Archimedes was arguably the greatest mathematician that ever lived on Earth. After he was killed by Romans, who conquered his native Syracuse, many of his great discoveries were forgotten and it took more than a thousand years and the discovery of modern methods of calculus and mathematical analysis by Newton and Leibnitz for these results to be reproduced. Archimedes’ invention of the Law of Lever and the method of the Center of Gravity laid the foundation for modern mathematical methods of mechanics. His treatment of the equilibrium of floating bodies was fundamental for the development of hydrostatics and its application to shipbuilding; even now introductory chapters of textbooks on naval architecture present diagrams that were first drawn by Archimedes more than two thousand years ago.
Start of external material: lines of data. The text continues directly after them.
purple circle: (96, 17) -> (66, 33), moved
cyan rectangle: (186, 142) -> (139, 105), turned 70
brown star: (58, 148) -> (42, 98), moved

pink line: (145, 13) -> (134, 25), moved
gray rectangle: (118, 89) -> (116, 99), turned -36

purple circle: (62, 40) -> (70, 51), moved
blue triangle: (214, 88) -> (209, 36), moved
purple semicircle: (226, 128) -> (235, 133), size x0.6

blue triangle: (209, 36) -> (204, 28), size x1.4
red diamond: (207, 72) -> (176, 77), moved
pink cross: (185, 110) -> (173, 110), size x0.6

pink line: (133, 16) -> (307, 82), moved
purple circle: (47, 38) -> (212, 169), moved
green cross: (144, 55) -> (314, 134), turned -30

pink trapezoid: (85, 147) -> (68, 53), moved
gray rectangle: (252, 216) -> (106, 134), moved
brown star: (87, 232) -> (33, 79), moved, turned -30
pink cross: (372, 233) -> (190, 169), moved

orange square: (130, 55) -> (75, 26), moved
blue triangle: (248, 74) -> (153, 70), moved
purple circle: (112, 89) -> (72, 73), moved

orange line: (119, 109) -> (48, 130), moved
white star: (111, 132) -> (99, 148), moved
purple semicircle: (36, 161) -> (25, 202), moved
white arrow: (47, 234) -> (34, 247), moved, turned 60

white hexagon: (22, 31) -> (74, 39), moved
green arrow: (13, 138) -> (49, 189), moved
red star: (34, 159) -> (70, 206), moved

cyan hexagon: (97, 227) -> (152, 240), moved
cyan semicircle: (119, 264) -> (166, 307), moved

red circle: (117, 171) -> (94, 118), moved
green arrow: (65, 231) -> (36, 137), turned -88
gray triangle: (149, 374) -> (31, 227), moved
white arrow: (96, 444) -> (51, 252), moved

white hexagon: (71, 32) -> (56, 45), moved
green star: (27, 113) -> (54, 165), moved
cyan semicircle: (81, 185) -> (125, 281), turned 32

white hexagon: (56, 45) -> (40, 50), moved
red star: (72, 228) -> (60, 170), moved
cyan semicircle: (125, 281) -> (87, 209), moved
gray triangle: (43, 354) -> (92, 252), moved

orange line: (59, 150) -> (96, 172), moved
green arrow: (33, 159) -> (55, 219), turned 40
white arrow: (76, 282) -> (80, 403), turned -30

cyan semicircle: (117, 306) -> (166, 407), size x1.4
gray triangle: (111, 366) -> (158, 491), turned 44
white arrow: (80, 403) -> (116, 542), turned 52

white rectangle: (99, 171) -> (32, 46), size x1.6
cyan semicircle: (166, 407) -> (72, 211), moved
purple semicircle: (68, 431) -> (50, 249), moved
And while exploring all fundamental advances that he made in the fields of geometry, mechanics, hydrostatics, number theory, and other would definitely take more than a week, in this SemiLab we shall follow the flight of Archimedes’ thought in exploring the volumes of spheres and paraboloids, considering the laws of equilibrium of floating bodies, computing the value of pi, summing the series, and more. We will learn The Mechanical Method, the properties of the Archimedes’ Spiral and the parabolic cuts. Most of these remarkable discoveries can also be explored via hands on activities, which we will also attempt in the course of the Semilab.

Reference: [1] Sherman Stein. Archimedes: What Did He Do Besides Crying Eureka? Published by: The Mathematical Association of America; 1 edition (June 15, 1999).